Per capire l’oggi bisogna partire almeno dal passato prossimo e in questa semplice verità c’è racchiusa la tensione intellettuale di Gianni Salvo, del suo lavoro di regista teatrale, che cerca di capire e scoprire quali fili indissolubili legano opere ed autori nella letteratura contemporanea. E, infatti, ne “Le tre sorelle” (1901) di Anton Cechov (1860-1904) lo spettacolo andato in scena al Piccolo Teatro di Catania col progetto scenico e regia di Gianni Salvo c’è questa “ricerca” che svela drammaturgicamente il dramma dell’attesa: i protagonisti sognano, invocano un futuro ma restano nella impossibilità di realizzarlo.
Già in un’opera giovanile “Platonov” Cechov disegna un protagonista: un eroe senza volontà. Inoltre l’autore indagando nel tragico quotidiano dell’esistenza umana anticipa motivi fondamentali della drammaturgia moderna: sulla scena cechoviana tutti attendono qualcosa che non viene mai nominata ma è sinistramente incombente diventando un antecedente alla scena di Beckett nella quale silenzi e vuoti di comprensione alludono a qualcosa di innominato.
Pertanto questa tematica viene rappresentata nella sua fase di introspezione in quanto i testi, sia i racconti che le opere teatrali, sono poveri di azioni e quasi privi di intreccio con personaggi disinibiti, incompresi, umiliati, illusi che si autoingannano e aspirano ad un mondo migliore che è così vago da somigliare al nulla. La mancanza di volontà dei protagonisti li destina ad una sorte di dolente non partecipazione alle vicende della fine della loro classe sociale, la borghesia, a cui essi appartengono.
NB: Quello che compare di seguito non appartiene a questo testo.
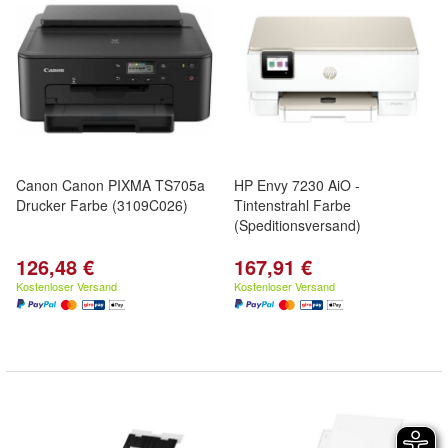
Canon Canon PIXMA TS705a
HP Envy 7230 AiO -
Drucker Farbe (3109C026)
Tintenstrahl Farbe
(Speditionsversand)
126,48 €
167,91 €
Kostenloser Versand
Kostenloser Versand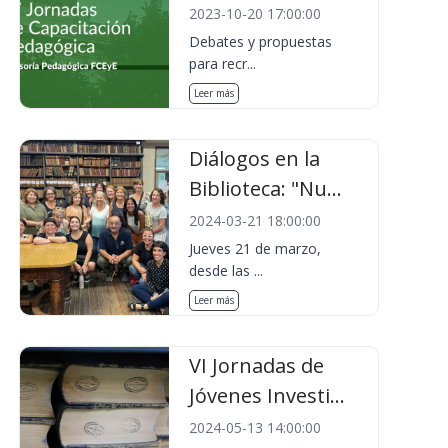
2023-10-20 17:00:00
Debates y propuestas
para recr...
Leer más
Diálogos en la
Biblioteca: "Nu...
2024-03-21 18:00:00
Jueves 21 de marzo,
desde las ...
Leer más
VI Jornadas de
Jóvenes Investi...
2024-05-13 14:00:00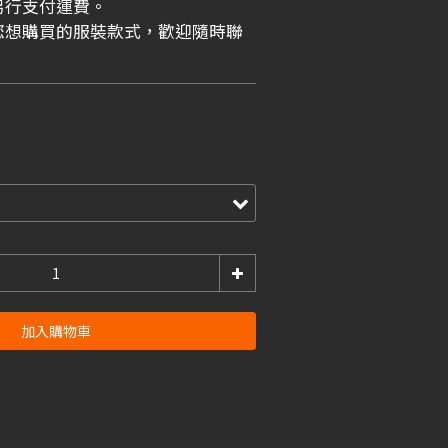
另行支付運費。
示您想購買的服裝款式，歡迎隨時聯
加入購物車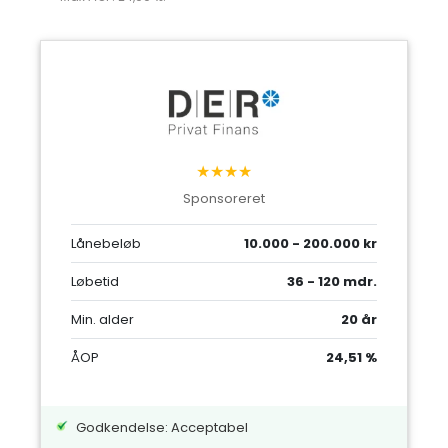
★★★★
Sponsoreret
Lånebeløb
10.000 - 200.000 kr
Løbetid
36 - 120 mdr.
Min. alder
20 år
ÅOP
24,51 %
Godkendelse: Acceptabel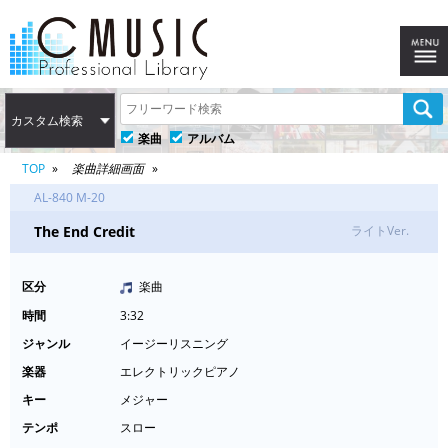
カスタム検索
楽曲
アルバム
TOP
楽曲詳細画面
AL-840 M-20
The End Credit
ライトVer.
区分
楽曲
時間
3:32
ジャンル
イージーリスニング
楽器
エレクトリックピアノ
キー
メジャー
テンポ
スロー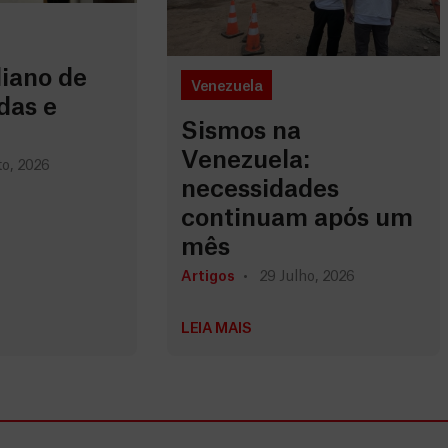
iano de
Venezuela
das e
Sismos na
Venezuela:
o, 2026
necessidades
continuam após um
mês
Artigos
29 Julho, 2026
LEIA MAIS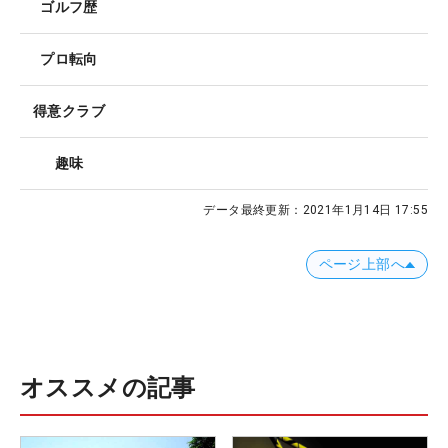
ゴルフ歴
プロ転向
得意クラブ
趣味
データ最終更新：
2021年1月14日 17:55
ページ上部へ
オススメの記事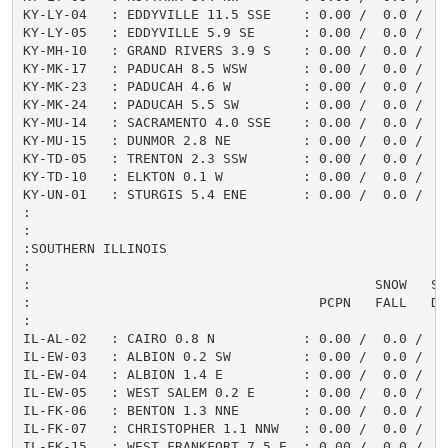
KY-LY-04   : EDDYVILLE 11.5 SSE    : 0.00 /  0.0 /    
KY-LY-05   : EDDYVILLE 5.9 SE      : 0.00 /  0.0 /    
KY-MH-10   : GRAND RIVERS 3.9 S    : 0.00 /  0.0 /    
KY-MK-17   : PADUCAH 8.5 WSW       : 0.00 /  0.0 /    
KY-MK-23   : PADUCAH 4.6 W         : 0.00 /  0.0 /    
KY-MK-24   : PADUCAH 5.5 SW        : 0.00 /  0.0 /   0
KY-MU-14   : SACRAMENTO 4.0 SSE    : 0.00 /  0.0 /    
KY-MU-15   : DUNMOR 2.8 NE         : 0.00 /  0.0 /    
KY-TD-05   : TRENTON 2.3 SSW       : 0.00 /  0.0 /    
KY-TD-10   : ELKTON 0.1 W          : 0.00 /  0.0 /    
KY-UN-01   : STURGIS 5.4 ENE       : 0.00 /  0.0 /    
:

:

:SOUTHERN ILLINOIS

:

:                                           SNOW   SNO
:                                    PCPN   FALL   DEP
:

IL-AL-02   : CAIRO 0.8 N           : 0.00 /  0.0 /    
IL-EW-03   : ALBION 0.2 SW         : 0.00 /  0.0 /    
IL-EW-04   : ALBION 1.4 E          : 0.00 /  0.0 /    
IL-EW-05   : WEST SALEM 0.2 E      : 0.00 /  0.0 /    
IL-FK-06   : BENTON 1.3 NNE        : 0.00 /  0.0 /    
IL-FK-07   : CHRISTOPHER 1.1 NNW   : 0.00 /  0.0 /    
IL-FK-15   : WEST FRANKFORT 7.5 E  : 0.00 /  0.0 /    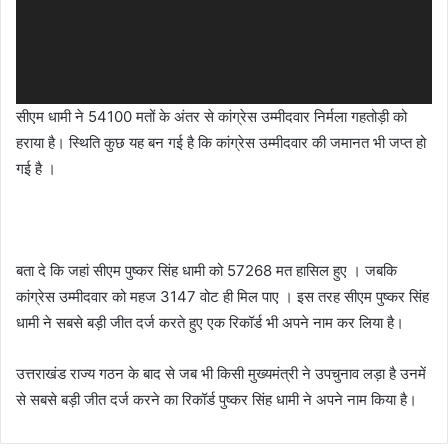
सीएम धामी ने 54100 मतों के अंतर से कांग्रेस उम्मीदवार निर्मला गहतोड़ी को
हराया है। स्थिति कुछ यह बन गई है कि कांग्रेस उम्मीदवार की जमानत भी जप्त हो
गई है ।
बता दे कि जहां सीएम पुष्कर सिंह धामी को 57268 मत हासिल हुए । जबकि
कांग्रेस उम्मीदवार को महज 3147 वोट ही मिल पाए । इस तरह सीएम पुष्कर सिंह
धामी ने सबसे बड़ी जीत दर्ज करते हुए एक रिकॉर्ड भी अपने नाम कर लिया है।
उत्तराखंड राज्य गठन के बाद से जब भी किसी मुख्यमंत्री ने उपचुनाव लड़ा है उनमें
से सबसे बड़ी जीत दर्ज करने का रिकॉर्ड पुष्कर सिंह धामी ने अपने नाम किया है।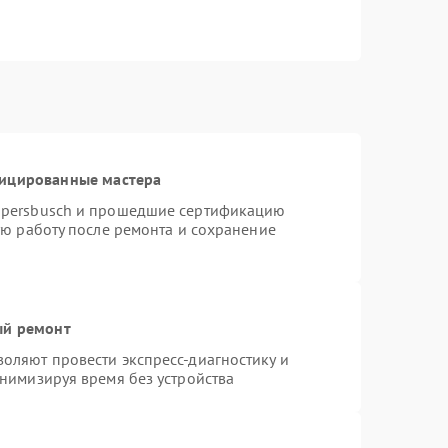
фицированные мастера
ppersbusch и прошедшие сертификацию
ую работу после ремонта и сохранение
ый ремонт
оляют провести экспресс-диагностику и
нимизируя время без устройства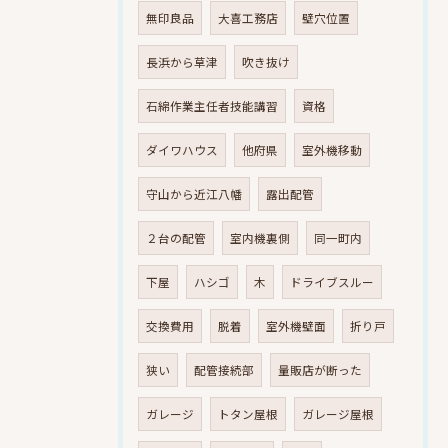
無印良品
大喜工務店
壁穴位置
長浜から草津
吹き抜け
石綿作業主任者技能講習
資格
ダイワハウス
他府県
室外機移動
守山から近江八幡
露出配管
２台の配管
室内機裏側
同一町内
下屋
ハシゴ
木
ドライブスルー
交換費用
脱着
室外機壁面
折り戸
狭い
配管接続部
量販店が断った
ガレージ
トタン屋根
ガレージ屋根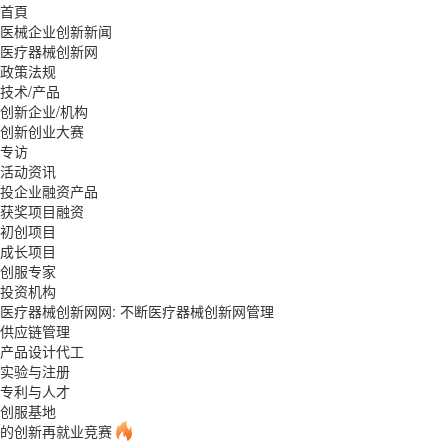
首頁
医械企业创新新闻
医疗器械创新网
政策法规
技术/产品
创新企业/机构
创新创业大赛
专访
活动资讯
投企业融资产品
获奖项目融资
初创项目
成长项目
创服专家
投资机构
医疗器械创新网网: 不断医疗器械创新网管理
供应链管理
产品设计代工
实验与注册
专利与人才
创服基地
的创新再就业竞赛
Gianni Salvo nel ricercare il malessere esistenziale dell’uomo contemporaneo torna al “primo vagito del Novecento” con Cechov e con “Le tre sorelle” ne svela le identità e le diversità personali che però vivono accomunate dalla cifra del fallimento.
Ridotto scenicamente all’essenziale le tre sorelle “raccontano” ognuna la loro storia individuale: Olga, la più grande, è misurata ma ha una gran voglia di vivere; Mascia è sposata con un uomo mediocre e vuole sfuggire alla sua infelicità; Irina la più giovane e bella è piena di vitalità ed è proiettata nel futuro. Sembra che nella loro vita tutto stia per cambiare ma poi tutto svanisce ne nell’arco di un rimpianto per l’infanzia o nella speranza di trasferirsi a Mosca.
In un impianto scenico simbolico le tre sorelle con le sedie che le ospitano svelano spietatamente la loro triste condizione esistenziale e Anna Passanisi (Olga), Carmen Panarello (Mascia), Tiziana Bellassai (Irina) sono brave e convincenti nei loro ruoli a cui si associano Nicola Alberto Orofino e Cinzia Finocchiaro.
Pietro Cavalieri ha sottolineato ossessivamente con poche note la snervante attesa che condiziona le protagoniste vestite in maniera essenziale da Oriana Sessa.
Pubblico attento e, alla fine, plaudente.